I also tried, building the image from source, but failed with the following issue:

[ERROR] Failed to execute goal org.xolstice.maven.plugins:protobuf-maven-plugin:0.6.1:compile (default) on project languagetool-core: Unable to resolve artifact: Missing:
[ERROR] ----------
[ERROR] 1) com.google.protobuf:protoc:exe:linux-arm_32:3.17.3
[ERROR] 
[ERROR]   Try downloading the file manually from the project website.
[ERROR] 
[ERROR]   Then, install it using the command: 
[ERROR]       mvn install:install-file -DgroupId=com.google.protobuf -DartifactId=protoc -Dversion=3.17.3 -Dclassifier=linux-arm_32 -Dpackaging=exe -Dfile=/path/to/file
[ERROR] 
[ERROR]   Alternatively, if you host your own repository you can deploy the file there: 
[ERROR]       mvn deploy:deploy-file -DgroupId=com.google.protobuf -DartifactId=protoc -Dversion=3.17.3 -Dclassifier=linux-arm_32 -Dpackaging=exe -Dfile=/path/to/file -Durl=[url] -DrepositoryId=[id]
[ERROR] 
[ERROR]   Path to dependency: 
[ERROR]     1) org.languagetool:languagetool-core:jar:5.7
[ERROR]     2) com.google.protobuf:protoc:exe:linux-arm_32:3.17.3
[ERROR] 
[ERROR] ----------
[ERROR] 1 required artifact is missing.
[ERROR] 
[ERROR] for artifact: 
[ERROR]   org.languagetool:languagetool-core:jar:5.7
[ERROR] 
[ERROR] from the specified remote repositories:
[ERROR]   central (https://repo.maven.apache.org/maven2, releases=true, snapshots=false)
[ERROR] 
[ERROR] -> [Help 1]
[ERROR] 
[ERROR] To see the full stack trace of the errors, re-run Maven with the -e switch.
[ERROR] Re-run Maven using the -X switch to enable full debug logging.
[ERROR] 
[ERROR] For more information about the errors and possible solutions, please read the following articles:
[ERROR] [Help 1] http://cwiki.apache.org/confluence/display/MAVEN/MojoExecutionException
[ERROR] 
[ERROR] After correcting the problems, you can resume the build with the command
[ERROR]   mvn <goals> -rf :languagetool-core
The command 'mvn --projects languagetool-standalone --also-make package -DskipTests --quiet' returned a non-zero code: 1
ERROR: Service 'languagetool' failed to build : Build failed

Any ideas how to get it running? Thanks in advance!

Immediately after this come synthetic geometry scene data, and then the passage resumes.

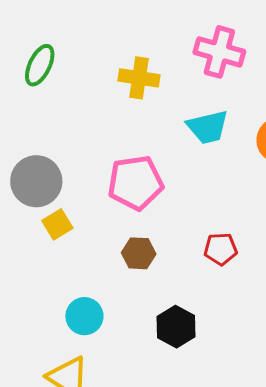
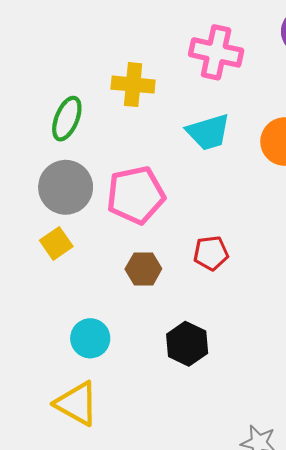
green ellipse: (40, 65) -> (67, 119), moved
gray circle: (36, 181) -> (66, 187), moved
red pentagon: (221, 249) -> (211, 253), moved

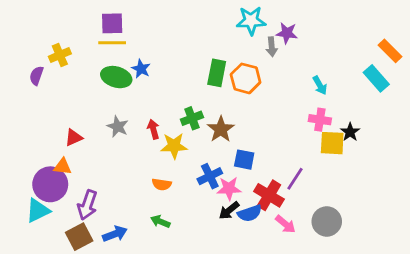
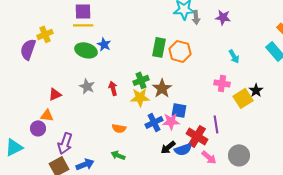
purple star: (287, 33) -> (223, 17), moved
gray arrow: (272, 47) -> (196, 17), moved
purple semicircle: (36, 76) -> (28, 49), size x1.5
pink cross: (320, 120) -> (222, 83), moved
yellow square: (332, 143) -> (243, 98), turned -36
yellow star: (174, 146) -> (140, 97), moved
purple line: (295, 179) -> (216, 124), turned -42
purple circle: (50, 184) -> (38, 128), size x0.6
pink star: (229, 188) -> (171, 121), moved
cyan triangle: (38, 210) -> (14, 147), moved

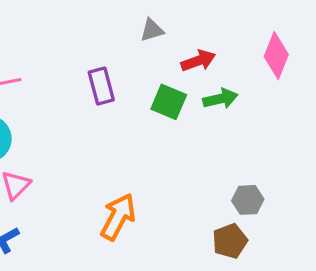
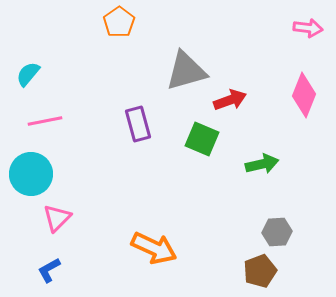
gray triangle: (152, 30) -> (186, 71), size x1.8
green arrow: (220, 99) -> (262, 164), moved
orange arrow: (118, 217) -> (154, 248), turned 87

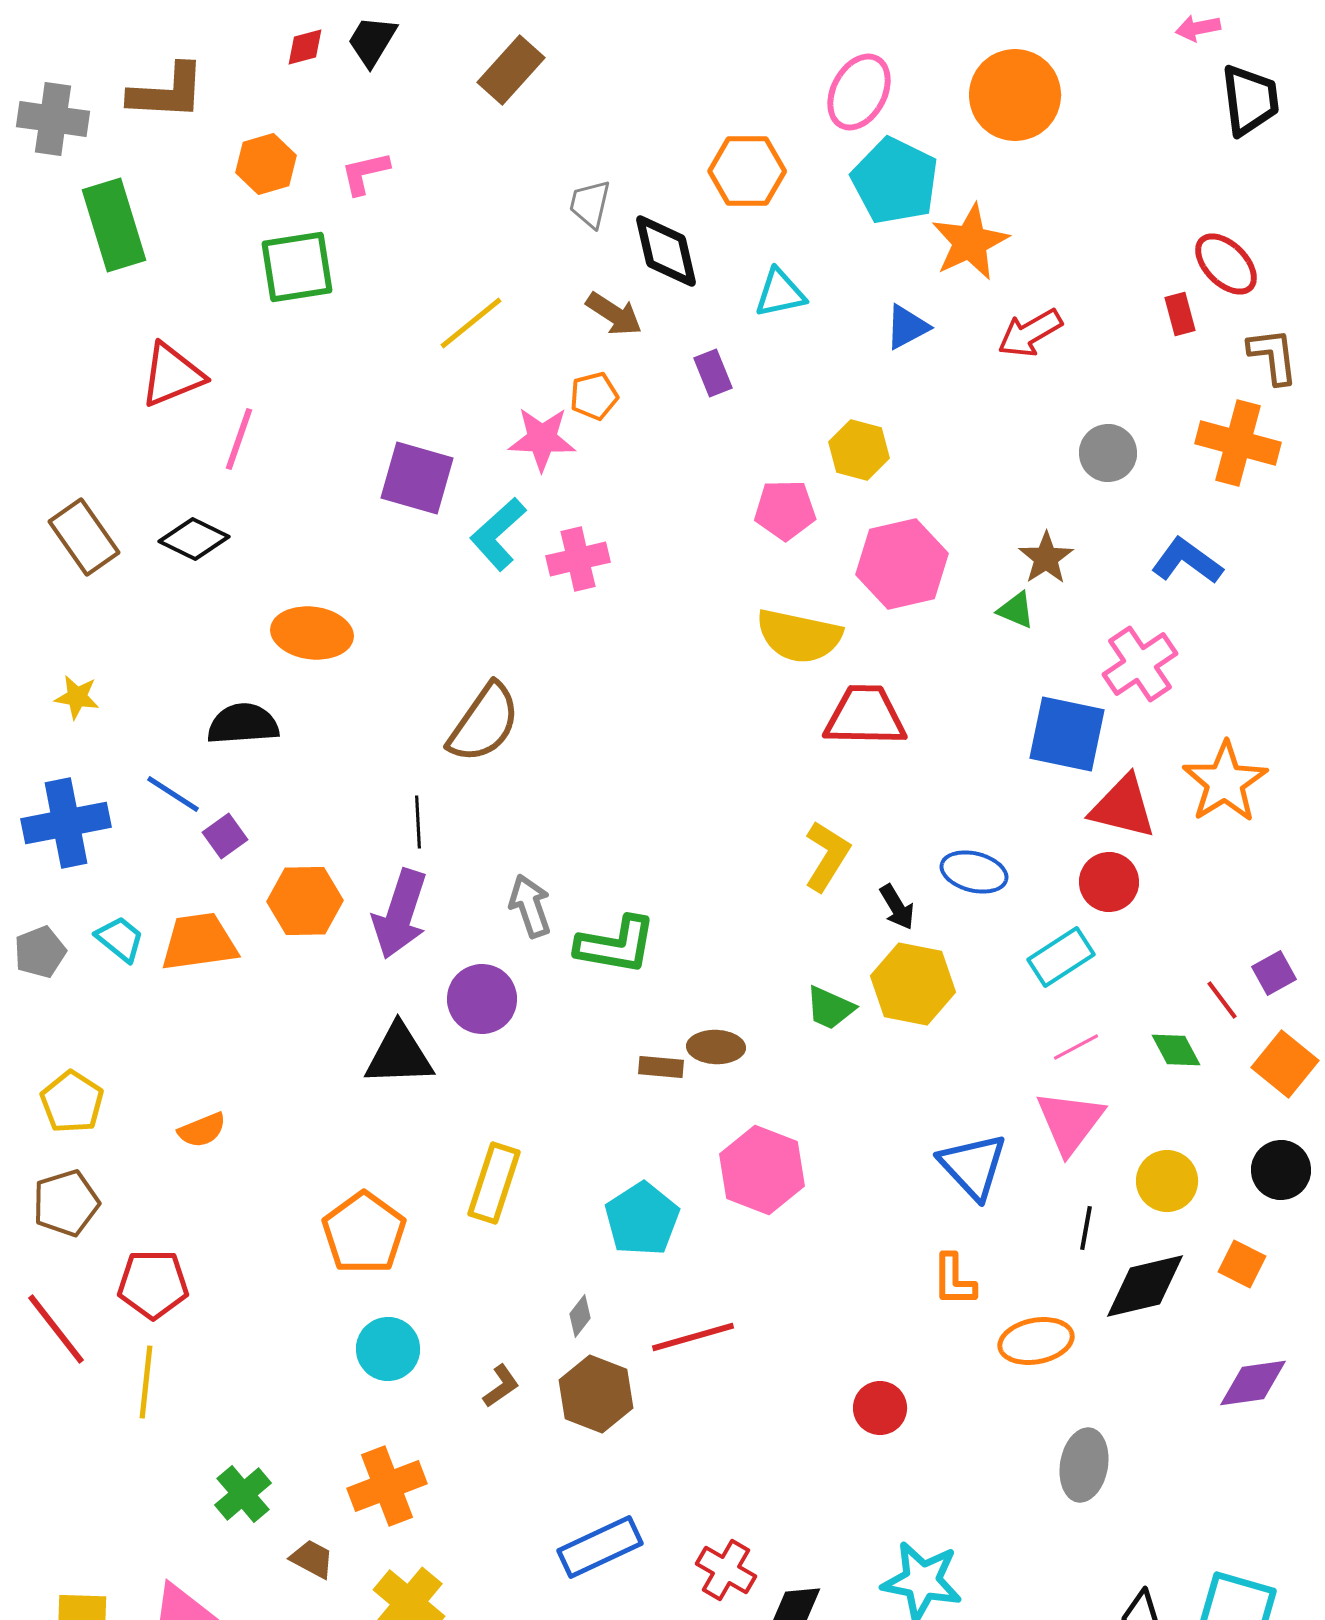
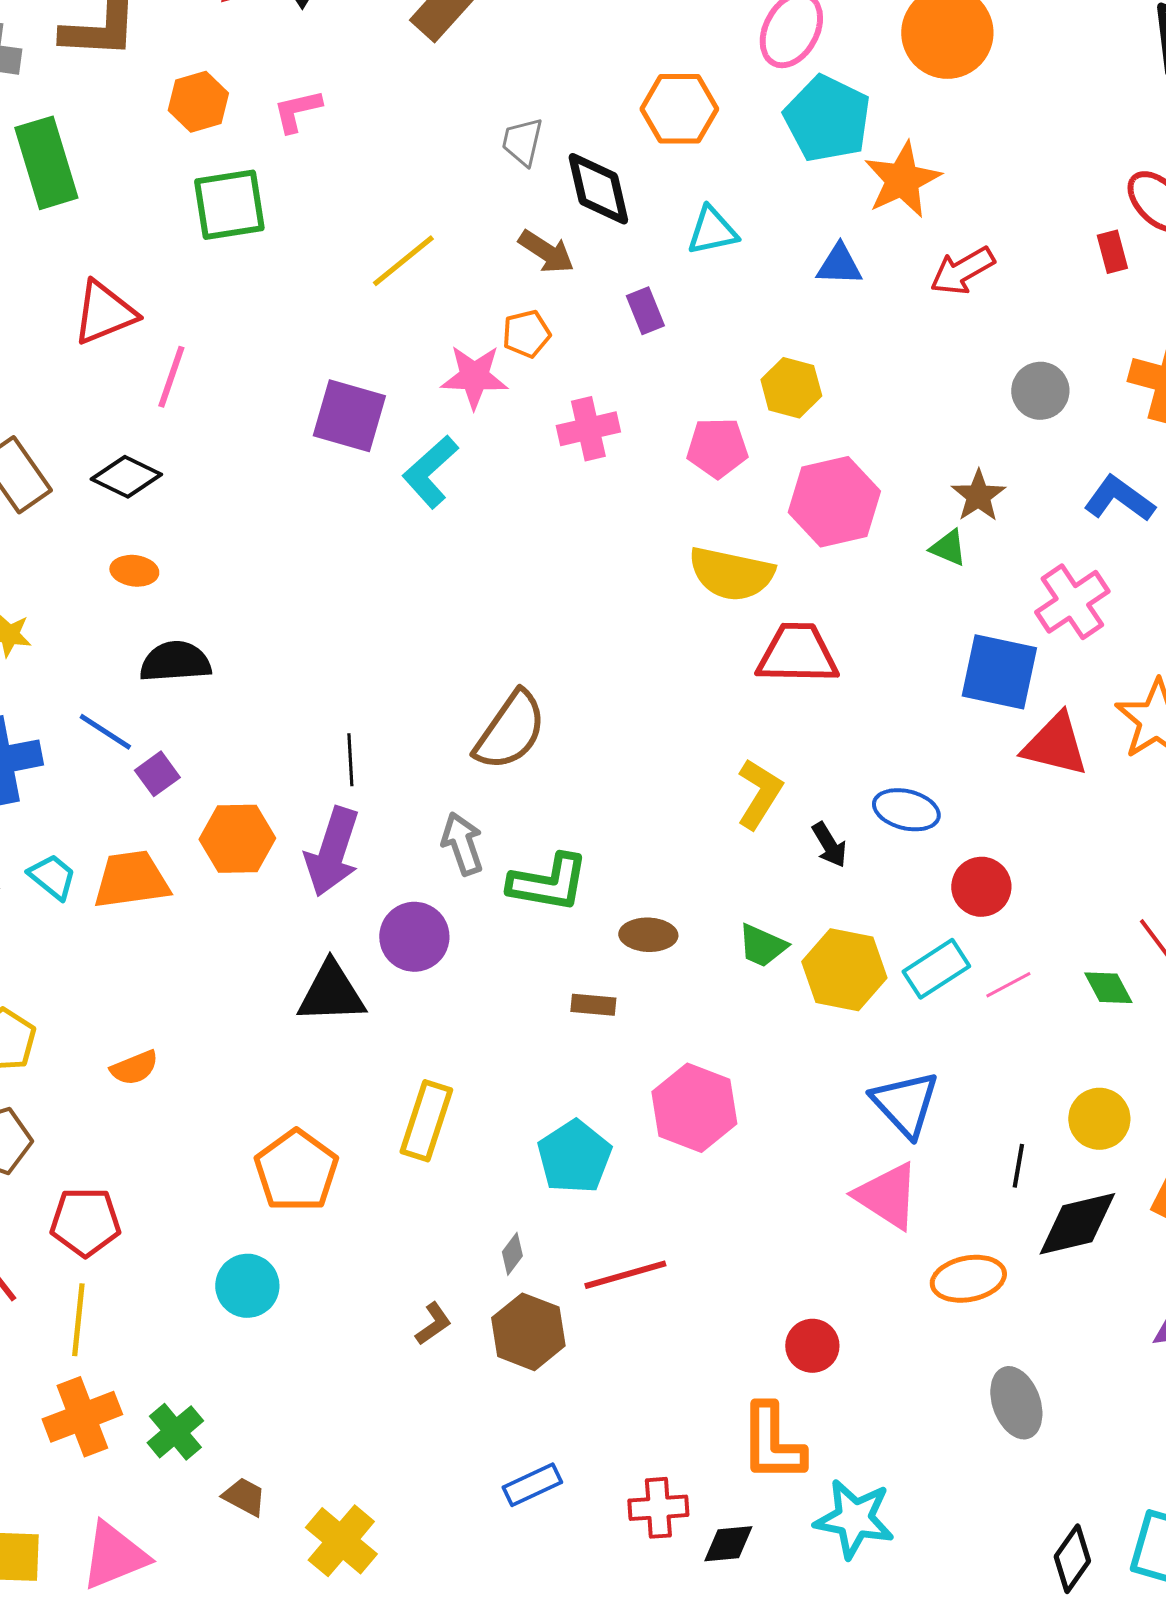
blue triangle: (907, 327) -> (839, 265), turned 30
pink cross: (578, 559) -> (588, 429), moved
orange ellipse: (312, 633) -> (134, 571), moved, size x0.6
brown semicircle: (484, 723) -> (510, 731), moved
red circle: (1109, 882) -> (981, 887), moved
cyan rectangle: (1061, 957) -> (936, 969), moved
yellow hexagon: (913, 984) -> (844, 970), moved
brown ellipse: (716, 1047) -> (648, 935), moved
pink triangle: (1070, 1122) -> (887, 1196), moved, turned -34
orange L-shape: (954, 1280) -> (772, 1443), moved, size x1.5
cyan circle: (388, 1349) -> (247, 1286), moved
gray ellipse: (1084, 1465) -> (1016, 1403), turned -30
orange cross: (387, 1486) -> (82, 1417), moved
blue rectangle: (600, 1547) -> (532, 1485), size x0.7
red cross: (726, 1570) -> (658, 1508), turned -34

Erikvl87 commented 2 years ago

@Maxl94 I think your issue is unrelated to this ticket. If I'm not mistaken, linux/arm/v7 is a 32bit architecture. Currently, I've only released Docker images for linux/amd64 and linux/arm64 (see Docker Hub tags).

I am not sure, but Raspberry Pi 3b+ should have a 64-bit SoC. Have you tried running a 64bit OS? See Raspbery Pi OS (64-bit)

If you need this to work on a different architecture (32 bit), please open up a new ticket so I could try and look into that.